++++ Provided material ++++

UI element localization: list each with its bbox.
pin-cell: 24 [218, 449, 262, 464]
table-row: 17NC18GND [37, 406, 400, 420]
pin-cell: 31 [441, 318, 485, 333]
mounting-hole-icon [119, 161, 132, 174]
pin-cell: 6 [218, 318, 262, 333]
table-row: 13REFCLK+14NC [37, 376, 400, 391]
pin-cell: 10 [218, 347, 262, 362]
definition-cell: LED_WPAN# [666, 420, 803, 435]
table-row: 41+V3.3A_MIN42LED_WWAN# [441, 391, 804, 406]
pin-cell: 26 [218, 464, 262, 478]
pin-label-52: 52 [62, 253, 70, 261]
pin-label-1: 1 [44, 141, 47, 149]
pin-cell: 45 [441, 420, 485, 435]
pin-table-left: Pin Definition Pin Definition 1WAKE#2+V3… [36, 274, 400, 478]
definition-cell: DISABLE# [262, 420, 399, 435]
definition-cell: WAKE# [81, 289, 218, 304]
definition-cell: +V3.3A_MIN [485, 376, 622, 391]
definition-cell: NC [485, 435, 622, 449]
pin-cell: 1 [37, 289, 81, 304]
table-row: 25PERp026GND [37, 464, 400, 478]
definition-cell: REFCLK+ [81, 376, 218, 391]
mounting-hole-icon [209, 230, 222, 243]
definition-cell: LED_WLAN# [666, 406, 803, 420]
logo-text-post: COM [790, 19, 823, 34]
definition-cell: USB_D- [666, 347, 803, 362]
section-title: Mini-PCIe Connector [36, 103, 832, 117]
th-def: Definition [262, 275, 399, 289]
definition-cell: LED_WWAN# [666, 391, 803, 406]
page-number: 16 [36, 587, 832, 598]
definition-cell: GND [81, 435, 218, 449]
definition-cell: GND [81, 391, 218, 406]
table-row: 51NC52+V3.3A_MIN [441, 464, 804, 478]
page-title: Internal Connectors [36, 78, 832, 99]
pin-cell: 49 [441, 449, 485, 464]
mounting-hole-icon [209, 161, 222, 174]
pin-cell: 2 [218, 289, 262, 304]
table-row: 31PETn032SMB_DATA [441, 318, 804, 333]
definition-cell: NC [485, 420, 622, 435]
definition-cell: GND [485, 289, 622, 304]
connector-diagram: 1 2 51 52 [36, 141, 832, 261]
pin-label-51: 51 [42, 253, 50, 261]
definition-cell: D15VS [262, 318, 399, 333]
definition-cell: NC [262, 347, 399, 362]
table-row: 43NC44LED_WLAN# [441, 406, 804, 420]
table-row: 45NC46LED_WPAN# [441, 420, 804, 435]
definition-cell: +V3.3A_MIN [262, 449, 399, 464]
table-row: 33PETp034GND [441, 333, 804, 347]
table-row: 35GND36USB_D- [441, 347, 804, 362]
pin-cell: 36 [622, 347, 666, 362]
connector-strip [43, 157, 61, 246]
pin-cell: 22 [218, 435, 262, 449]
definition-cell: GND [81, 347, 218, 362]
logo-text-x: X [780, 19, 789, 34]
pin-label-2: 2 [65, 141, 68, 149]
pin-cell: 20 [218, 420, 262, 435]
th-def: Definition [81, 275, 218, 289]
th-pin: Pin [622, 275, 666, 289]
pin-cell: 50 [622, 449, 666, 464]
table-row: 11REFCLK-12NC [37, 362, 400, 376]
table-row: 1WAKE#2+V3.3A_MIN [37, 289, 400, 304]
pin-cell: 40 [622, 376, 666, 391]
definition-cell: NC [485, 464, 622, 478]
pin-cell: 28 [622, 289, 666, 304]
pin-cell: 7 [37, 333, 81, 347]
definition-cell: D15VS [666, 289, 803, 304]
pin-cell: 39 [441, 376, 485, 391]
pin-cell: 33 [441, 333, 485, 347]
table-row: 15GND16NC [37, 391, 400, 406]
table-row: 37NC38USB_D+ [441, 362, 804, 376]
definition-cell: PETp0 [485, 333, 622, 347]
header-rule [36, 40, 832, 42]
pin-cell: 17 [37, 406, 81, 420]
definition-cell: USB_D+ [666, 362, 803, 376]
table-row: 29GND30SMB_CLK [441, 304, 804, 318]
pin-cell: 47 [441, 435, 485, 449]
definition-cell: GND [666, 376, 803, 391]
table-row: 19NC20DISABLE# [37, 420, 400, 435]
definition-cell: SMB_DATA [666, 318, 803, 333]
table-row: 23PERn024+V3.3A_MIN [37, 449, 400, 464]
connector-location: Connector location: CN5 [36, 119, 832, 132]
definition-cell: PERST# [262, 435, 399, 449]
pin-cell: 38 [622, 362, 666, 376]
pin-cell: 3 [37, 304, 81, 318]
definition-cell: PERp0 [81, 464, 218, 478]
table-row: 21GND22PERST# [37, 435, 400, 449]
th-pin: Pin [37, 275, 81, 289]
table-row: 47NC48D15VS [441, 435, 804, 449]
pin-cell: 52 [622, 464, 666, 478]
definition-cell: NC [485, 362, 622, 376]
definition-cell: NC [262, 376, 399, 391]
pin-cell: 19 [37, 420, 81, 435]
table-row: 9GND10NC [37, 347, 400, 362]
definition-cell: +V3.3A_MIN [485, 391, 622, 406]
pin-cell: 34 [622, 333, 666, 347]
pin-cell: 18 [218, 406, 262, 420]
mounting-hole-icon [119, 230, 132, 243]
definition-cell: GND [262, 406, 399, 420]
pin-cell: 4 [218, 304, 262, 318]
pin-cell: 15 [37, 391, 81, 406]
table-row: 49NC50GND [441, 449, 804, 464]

++++
++++ Provided material ++++

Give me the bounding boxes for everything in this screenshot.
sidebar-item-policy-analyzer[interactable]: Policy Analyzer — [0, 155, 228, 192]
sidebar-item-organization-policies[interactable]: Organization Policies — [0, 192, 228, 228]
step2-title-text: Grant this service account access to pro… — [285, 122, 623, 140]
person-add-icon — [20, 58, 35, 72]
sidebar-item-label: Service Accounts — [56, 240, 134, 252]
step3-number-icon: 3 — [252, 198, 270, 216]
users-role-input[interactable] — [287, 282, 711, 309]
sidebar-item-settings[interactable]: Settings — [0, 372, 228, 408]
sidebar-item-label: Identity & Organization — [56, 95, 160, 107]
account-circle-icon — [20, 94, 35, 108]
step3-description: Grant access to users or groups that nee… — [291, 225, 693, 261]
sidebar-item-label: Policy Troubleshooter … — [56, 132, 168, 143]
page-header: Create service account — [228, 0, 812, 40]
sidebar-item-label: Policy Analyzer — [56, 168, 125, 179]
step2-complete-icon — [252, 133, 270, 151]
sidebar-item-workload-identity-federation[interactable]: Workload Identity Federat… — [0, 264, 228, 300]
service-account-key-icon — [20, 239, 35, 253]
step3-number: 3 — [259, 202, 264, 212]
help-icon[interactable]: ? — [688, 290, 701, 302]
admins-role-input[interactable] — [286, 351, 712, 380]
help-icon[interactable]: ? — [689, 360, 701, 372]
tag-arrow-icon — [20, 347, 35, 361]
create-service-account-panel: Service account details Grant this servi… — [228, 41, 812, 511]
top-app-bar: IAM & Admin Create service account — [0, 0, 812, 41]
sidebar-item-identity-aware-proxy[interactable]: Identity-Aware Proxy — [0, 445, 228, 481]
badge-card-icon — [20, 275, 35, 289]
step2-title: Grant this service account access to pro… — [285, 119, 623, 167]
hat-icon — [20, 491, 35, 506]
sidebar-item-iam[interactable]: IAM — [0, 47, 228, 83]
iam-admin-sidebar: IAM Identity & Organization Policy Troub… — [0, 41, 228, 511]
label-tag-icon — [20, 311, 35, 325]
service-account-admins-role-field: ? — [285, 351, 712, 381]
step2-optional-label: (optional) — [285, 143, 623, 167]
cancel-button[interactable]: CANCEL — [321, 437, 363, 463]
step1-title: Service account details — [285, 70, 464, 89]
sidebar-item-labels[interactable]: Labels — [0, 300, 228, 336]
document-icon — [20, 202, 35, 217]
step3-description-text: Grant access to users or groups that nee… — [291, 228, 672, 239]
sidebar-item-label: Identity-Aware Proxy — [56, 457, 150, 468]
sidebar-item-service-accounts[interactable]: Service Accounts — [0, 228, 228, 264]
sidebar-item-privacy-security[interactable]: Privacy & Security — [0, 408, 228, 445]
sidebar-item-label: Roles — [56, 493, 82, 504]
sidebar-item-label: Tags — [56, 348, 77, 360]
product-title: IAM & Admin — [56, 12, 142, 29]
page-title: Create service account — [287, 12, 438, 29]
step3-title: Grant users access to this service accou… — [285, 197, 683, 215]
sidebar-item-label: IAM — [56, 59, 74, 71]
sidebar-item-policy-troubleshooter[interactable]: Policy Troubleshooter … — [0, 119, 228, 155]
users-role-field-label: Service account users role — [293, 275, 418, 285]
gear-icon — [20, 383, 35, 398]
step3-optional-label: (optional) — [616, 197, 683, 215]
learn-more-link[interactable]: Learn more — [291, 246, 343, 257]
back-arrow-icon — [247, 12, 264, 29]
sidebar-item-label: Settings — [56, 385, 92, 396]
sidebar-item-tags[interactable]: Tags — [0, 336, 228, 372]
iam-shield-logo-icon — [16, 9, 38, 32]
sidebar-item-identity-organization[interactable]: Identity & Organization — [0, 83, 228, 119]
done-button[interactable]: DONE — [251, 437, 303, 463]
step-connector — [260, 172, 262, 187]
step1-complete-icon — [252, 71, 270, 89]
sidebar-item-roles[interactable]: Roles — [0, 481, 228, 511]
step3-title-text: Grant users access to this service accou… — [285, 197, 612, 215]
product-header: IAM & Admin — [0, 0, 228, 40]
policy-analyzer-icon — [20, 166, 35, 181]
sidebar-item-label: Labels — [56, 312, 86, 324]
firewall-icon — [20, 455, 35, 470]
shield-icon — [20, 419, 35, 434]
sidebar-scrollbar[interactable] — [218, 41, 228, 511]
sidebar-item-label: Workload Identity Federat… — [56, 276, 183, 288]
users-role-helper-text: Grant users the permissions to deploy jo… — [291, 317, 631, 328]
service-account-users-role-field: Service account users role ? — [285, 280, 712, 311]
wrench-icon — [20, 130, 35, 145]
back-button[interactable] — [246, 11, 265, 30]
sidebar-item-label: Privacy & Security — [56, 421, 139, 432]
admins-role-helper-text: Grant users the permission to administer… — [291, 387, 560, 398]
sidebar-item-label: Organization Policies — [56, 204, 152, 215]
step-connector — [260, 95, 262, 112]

++++

§ **What to do**: Search the data for the string "Settings" and copy every line where it appears.

§ **Problem solution**:
sidebar-item-settings[interactable]: Settings — [0, 372, 228, 408]
sidebar-item-label: Settings — [56, 385, 92, 396]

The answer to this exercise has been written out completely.